Interesse prático na diferenciação: Fixação da pena-base, uma vez que o cárcere privado, em princípio, provoca maior sofrimento à vítima, gerando maior censurabilidade da conduta (art. 59).
Crime de execução livre
- A privação da liberdade pode ser realizada através de violência, grave ameaça, fraude ou qualquer outro meio apto a produzir o resultado.
- O crime pode ser cometido por ação (detenção) ou omissão (retenção). Exemplo de sequestro por omissão: médico que se recusa a liberar paciente já curado.
1.6. TIPO SUBJETIVO
O crime é punido a título de dolo, sem finalidade específica (o sequestro é um crime subsidiário). Se houver finalidade específica, podemos ter outros crimes:
a) Se a Finalidade for escravizar de fato a vítima  Configura-se o crime de redução à condição análoga a de escravo.

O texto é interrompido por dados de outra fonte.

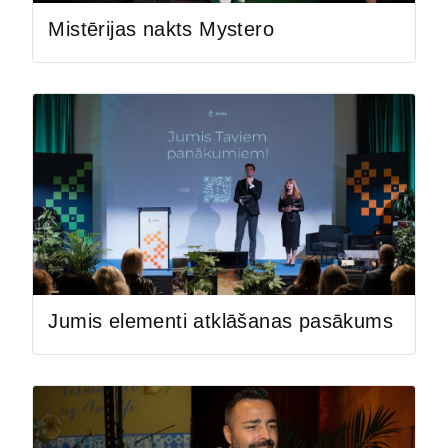
Mistērijas nakts Mystero
Jumis elementi atklāšanas pasākums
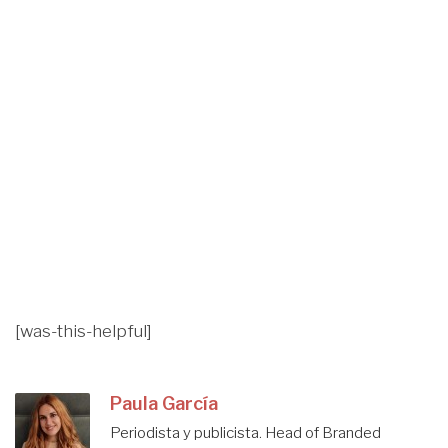
[was-this-helpful]
Paula García
Periodista y publicista. Head of Branded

b) Se a finalidade for econômica  Pode configurar-se o delito de extorsão mediante sequestro ou extorsão qualificada pela privação da liberdade (sequestro-relâmpago).
c) Se a finalidade for fazer justiça privada  Exercício arbitrário das próprias razões.

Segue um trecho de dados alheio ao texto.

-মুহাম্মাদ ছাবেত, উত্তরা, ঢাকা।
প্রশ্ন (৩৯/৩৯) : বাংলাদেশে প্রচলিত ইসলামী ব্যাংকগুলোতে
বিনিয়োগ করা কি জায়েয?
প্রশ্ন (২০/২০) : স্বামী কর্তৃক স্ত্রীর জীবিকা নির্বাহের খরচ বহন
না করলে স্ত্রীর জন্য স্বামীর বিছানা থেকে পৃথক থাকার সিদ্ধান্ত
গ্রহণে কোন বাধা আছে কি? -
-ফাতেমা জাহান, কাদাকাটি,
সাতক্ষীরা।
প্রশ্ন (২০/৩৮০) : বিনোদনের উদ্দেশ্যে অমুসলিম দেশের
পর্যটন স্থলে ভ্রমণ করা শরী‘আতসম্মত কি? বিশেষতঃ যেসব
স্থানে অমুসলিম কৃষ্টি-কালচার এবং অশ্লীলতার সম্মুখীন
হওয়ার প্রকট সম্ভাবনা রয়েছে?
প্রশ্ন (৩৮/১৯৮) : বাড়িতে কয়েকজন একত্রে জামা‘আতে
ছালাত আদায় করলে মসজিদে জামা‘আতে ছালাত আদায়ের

d) Se a finalidade for causar na vítima intenso sofrimento físico ou mental  Pode configurar o crime de tortura.
1.7. CONSUMAÇÃO E TENTATIVA
Consuma-se com a efetiva impossibilidade de locomoção da vítima (crime material). É um crime permanente, cuja consumação se protrai no tempo
OBS: O delito de sequestro NÃO EXIGE, para sua consumação, o deslocamento da vítima de um local para outro.

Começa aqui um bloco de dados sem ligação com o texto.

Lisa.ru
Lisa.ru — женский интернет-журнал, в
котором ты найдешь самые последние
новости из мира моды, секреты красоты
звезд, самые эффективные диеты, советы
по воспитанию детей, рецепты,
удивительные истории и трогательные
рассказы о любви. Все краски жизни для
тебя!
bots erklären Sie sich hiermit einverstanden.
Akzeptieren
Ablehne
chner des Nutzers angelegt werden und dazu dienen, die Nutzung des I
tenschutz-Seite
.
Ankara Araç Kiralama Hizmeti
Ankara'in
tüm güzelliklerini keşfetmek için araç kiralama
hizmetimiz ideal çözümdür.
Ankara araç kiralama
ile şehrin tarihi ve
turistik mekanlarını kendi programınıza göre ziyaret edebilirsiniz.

A consumação do crime depende de um tempo razoável de privação da liberdade? Duas correntes:
1ª Corrente (PREVALECE): O crime se consuma independentemente do tempo de privação da liberdade. A variação no tempo de privação pode, eventualmente, interferir na fixação da pena.
2ª Corrente: É indispensável tempo juridicamente relevante da privação, caso contrário haverá mera tentativa.
1.8. FORMAS QUALIFICADAS (art. 148, §1º e §2º)
1.8.1. Previsão legal
Art. 148, § 1º - A pena é de reclusão, de dois a cinco anos:
I – se a vítima é ascendente, descendente, cônjuge ou companheiro do agente ou maior de 60 (sessenta) anos;
II - se o crime é praticado mediante internação da vítima em casa de saúde ou hospital;
III - se a privação da liberdade dura mais de quinze dias.
IV – se o crime é praticado contra menor de 18 (dezoito) anos;
V – se o crime é praticado com fins libidinosos.
§ 2º - Se resulta à vítima, em razão de maus-tratos ou da natureza da detenção, grave sofrimento físico ou moral:
1.8.2. Análise do art. 148, §1º
§ 1º - A pena é de reclusão, de dois a cinco anos:
Não mais cabe suspensão condicional do processo.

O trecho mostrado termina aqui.